This next-generation is going to be about moving beyond gaming. BEYOND gaming, not AWAY from gaming. Gaming will still be the foundation of these systems, but gaming will become a small part of everything these systems will be capable of. Even the ever stubborn Nintendo realized this to some extent by including universal remote technology in the WiiU. Both the PS4 and next Xbox will be adding in features to make their systems do more than simply play a video game. Music, movies, communication, and social media all contribute to these systems turning from dedicated video game consoles into multi-faceted entertainment boxes. From every rumor we can gather, Microsoft is poised to take the largest dive into that “everything” pool.

Microsoft will be working with every possible content provider that it can to work out deals and agreements to bring their content onto the next Xbox or to use the console as a direct interface into the providers’ infrastructure. Cable and satellite networks and internet based providers such as Netflix and Hulu will receive a level of integration with the next Xbox that will overshadow what we currently have on any other device. That integration will only come if Microsoft can guarantee the safety and profitability of the content provided by these companies. An always-online console would be one such way to fulfill that guarantee. It could give Microsoft a better tool to make modding a console more difficult (though probably not impossible to) as well as finding and bricking said consoles thereby reducing the likelihood of content being pirated. If Microsoft can guarantee that every system will have an internet connection, they could charge more for advertisements in that small square in the bottom right corner of the dashboard. More revenue from advertisements mean more money for Microsoft to throw at content providers, which in turn encourages more providers to show their content, which in turn attracts more consumers to a growing ecosystem, which in turn generates more ad revenue, which in turn makes its way into content providers, which in turn… You see where I’m going.

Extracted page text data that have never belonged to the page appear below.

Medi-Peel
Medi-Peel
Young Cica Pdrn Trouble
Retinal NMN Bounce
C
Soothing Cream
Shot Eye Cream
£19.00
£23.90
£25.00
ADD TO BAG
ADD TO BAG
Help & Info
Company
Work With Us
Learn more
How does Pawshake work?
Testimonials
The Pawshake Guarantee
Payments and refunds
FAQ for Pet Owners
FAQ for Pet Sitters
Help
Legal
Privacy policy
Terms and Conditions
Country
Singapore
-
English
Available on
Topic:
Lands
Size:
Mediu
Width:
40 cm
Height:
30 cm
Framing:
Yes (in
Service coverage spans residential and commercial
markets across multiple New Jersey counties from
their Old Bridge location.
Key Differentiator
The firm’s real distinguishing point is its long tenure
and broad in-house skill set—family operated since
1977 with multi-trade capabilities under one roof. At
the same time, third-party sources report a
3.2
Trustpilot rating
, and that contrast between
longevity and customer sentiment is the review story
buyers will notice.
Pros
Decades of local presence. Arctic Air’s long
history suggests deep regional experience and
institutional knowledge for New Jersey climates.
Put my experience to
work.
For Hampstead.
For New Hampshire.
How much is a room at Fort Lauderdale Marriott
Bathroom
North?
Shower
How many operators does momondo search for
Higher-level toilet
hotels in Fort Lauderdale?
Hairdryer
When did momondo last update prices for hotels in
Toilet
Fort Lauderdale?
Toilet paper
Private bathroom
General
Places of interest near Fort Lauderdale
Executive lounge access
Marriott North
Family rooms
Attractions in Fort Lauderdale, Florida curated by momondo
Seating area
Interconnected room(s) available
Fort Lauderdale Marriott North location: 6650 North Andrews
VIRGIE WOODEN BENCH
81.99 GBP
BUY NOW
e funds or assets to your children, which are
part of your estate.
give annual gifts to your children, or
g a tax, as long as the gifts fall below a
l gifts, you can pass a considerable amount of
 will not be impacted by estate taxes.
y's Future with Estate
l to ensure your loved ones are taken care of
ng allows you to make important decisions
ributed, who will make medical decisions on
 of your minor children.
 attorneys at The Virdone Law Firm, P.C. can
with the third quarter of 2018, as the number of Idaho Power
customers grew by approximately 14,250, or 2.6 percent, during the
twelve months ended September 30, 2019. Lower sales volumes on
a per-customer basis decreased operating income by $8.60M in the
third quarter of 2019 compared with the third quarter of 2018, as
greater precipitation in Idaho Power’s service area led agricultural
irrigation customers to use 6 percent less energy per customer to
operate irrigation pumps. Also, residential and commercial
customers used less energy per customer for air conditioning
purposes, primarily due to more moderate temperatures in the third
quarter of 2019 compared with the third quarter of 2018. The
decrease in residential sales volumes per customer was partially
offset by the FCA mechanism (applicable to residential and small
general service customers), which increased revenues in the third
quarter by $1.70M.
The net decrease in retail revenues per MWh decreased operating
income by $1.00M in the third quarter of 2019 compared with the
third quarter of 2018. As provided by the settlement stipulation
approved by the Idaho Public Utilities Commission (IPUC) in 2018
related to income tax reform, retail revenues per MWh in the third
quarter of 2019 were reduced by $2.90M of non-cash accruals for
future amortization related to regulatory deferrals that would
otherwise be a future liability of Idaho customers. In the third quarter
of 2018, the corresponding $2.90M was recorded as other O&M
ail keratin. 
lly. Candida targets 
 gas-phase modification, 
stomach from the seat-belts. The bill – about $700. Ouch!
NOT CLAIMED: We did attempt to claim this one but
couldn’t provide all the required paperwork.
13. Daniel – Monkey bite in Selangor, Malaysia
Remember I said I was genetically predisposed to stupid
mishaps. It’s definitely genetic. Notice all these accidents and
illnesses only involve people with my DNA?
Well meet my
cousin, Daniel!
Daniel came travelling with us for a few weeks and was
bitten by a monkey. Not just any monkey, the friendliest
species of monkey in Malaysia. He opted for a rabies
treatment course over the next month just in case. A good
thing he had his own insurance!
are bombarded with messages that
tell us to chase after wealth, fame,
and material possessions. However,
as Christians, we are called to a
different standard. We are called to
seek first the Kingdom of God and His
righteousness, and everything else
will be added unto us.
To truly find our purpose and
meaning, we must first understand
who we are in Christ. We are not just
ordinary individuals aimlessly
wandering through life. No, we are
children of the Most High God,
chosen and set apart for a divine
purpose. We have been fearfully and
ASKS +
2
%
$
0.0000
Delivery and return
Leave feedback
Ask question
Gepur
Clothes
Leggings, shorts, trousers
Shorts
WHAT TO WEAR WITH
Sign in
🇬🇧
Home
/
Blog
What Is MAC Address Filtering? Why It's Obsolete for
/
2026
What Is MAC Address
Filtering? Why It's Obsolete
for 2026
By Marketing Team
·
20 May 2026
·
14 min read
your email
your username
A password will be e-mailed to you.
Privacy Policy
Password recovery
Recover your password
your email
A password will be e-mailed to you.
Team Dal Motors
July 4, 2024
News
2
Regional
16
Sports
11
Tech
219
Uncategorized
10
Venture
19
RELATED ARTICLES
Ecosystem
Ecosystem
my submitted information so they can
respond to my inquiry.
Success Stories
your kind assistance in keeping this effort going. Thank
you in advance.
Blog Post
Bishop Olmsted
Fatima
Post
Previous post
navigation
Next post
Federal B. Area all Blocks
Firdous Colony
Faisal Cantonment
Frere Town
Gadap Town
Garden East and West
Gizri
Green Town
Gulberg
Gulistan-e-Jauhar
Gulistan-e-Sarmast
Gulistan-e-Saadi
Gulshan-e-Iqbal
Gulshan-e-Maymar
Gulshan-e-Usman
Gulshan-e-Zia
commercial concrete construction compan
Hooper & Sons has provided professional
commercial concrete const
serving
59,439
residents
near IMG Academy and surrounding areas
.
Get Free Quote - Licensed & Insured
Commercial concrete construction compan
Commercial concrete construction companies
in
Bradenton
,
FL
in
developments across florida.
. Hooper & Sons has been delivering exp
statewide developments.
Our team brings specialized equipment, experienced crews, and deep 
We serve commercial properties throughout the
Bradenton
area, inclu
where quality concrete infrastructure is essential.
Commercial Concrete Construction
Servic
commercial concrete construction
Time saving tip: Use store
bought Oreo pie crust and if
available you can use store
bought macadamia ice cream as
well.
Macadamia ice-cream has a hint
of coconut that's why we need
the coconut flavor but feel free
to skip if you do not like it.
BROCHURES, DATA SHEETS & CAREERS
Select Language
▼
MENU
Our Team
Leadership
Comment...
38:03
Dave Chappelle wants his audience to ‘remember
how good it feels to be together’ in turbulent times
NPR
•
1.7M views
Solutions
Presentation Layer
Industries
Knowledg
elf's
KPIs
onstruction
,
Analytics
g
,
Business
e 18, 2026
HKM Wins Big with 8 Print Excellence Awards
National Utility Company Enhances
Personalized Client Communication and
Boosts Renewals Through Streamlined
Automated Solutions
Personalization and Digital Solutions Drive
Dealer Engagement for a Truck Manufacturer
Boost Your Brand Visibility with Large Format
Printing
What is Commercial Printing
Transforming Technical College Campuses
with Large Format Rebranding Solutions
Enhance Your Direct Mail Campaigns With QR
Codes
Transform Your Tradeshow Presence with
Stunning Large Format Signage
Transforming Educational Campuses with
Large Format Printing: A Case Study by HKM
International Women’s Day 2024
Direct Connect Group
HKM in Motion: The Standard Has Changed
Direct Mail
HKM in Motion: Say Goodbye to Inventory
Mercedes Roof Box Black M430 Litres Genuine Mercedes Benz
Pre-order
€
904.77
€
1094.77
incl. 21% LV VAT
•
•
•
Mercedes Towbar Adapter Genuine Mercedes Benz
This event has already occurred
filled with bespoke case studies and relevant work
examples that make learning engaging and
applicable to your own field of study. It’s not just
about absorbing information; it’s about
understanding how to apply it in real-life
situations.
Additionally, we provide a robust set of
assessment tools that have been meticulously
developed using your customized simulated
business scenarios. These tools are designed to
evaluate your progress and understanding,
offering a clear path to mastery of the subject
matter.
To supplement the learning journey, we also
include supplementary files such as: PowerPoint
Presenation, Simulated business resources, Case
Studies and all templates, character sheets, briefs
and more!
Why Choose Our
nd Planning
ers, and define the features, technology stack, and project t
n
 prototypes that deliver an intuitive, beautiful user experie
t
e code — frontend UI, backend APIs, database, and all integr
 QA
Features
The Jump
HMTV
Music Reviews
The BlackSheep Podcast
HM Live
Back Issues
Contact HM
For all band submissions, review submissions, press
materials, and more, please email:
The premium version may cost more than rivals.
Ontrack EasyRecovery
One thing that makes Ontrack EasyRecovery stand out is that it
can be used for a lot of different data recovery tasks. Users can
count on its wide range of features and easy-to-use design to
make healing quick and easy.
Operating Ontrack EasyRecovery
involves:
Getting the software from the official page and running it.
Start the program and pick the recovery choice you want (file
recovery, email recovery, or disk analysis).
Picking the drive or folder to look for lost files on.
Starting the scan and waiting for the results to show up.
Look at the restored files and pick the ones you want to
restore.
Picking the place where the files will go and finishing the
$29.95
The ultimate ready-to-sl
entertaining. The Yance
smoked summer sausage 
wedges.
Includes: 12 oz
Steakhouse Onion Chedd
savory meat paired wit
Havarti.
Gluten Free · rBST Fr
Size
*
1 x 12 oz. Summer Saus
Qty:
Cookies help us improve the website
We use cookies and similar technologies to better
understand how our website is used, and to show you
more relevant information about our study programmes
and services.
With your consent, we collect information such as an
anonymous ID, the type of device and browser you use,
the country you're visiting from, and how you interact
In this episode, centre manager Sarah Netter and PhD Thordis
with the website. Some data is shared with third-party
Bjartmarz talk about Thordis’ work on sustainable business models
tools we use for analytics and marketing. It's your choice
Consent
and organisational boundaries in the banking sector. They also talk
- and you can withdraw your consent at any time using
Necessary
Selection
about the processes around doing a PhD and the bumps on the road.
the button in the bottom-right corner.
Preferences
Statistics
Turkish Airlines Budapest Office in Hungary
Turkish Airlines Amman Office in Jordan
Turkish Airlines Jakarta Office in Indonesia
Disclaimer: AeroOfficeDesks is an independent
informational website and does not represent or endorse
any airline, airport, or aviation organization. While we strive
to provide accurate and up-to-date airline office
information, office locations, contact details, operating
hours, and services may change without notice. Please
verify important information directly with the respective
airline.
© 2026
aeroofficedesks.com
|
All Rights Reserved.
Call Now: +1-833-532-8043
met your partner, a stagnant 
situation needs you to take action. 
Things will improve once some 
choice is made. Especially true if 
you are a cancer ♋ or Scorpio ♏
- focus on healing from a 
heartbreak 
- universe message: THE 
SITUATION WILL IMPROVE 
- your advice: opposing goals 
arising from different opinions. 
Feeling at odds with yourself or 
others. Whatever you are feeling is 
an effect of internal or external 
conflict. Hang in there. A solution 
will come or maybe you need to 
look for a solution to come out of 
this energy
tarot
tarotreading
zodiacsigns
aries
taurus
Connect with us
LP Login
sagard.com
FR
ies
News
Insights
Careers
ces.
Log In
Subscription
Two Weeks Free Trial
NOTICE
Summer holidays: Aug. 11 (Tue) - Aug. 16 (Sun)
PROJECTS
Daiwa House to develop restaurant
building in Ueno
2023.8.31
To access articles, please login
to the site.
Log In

Now before you go on some long rant about the evils of advertising, let me say that the only way we will ever be able to move the entertainment industry to an a la carte method of consumption is through advertising. Want to only subscribe to HBO? Well, ads on your Xbox dashboard might be one way for that to be possible. “Why can’t I just pay $15 a month like Netflix for HBO?” Well, that’s because HBO has such high overhead production costs that every HBO subscriber could pay $30 a month and HBO would still lose money. HBO only exists because its productions are subsidized by the ad revenue of cable and satellite network companies. If paying a subscription to Xbox Live and having a small ad in the corner of my screen allowed me to subscribe to HBO without needed a huge cable bill, my purchase of an always-online Xbox would be justified. I think many consumers would agree.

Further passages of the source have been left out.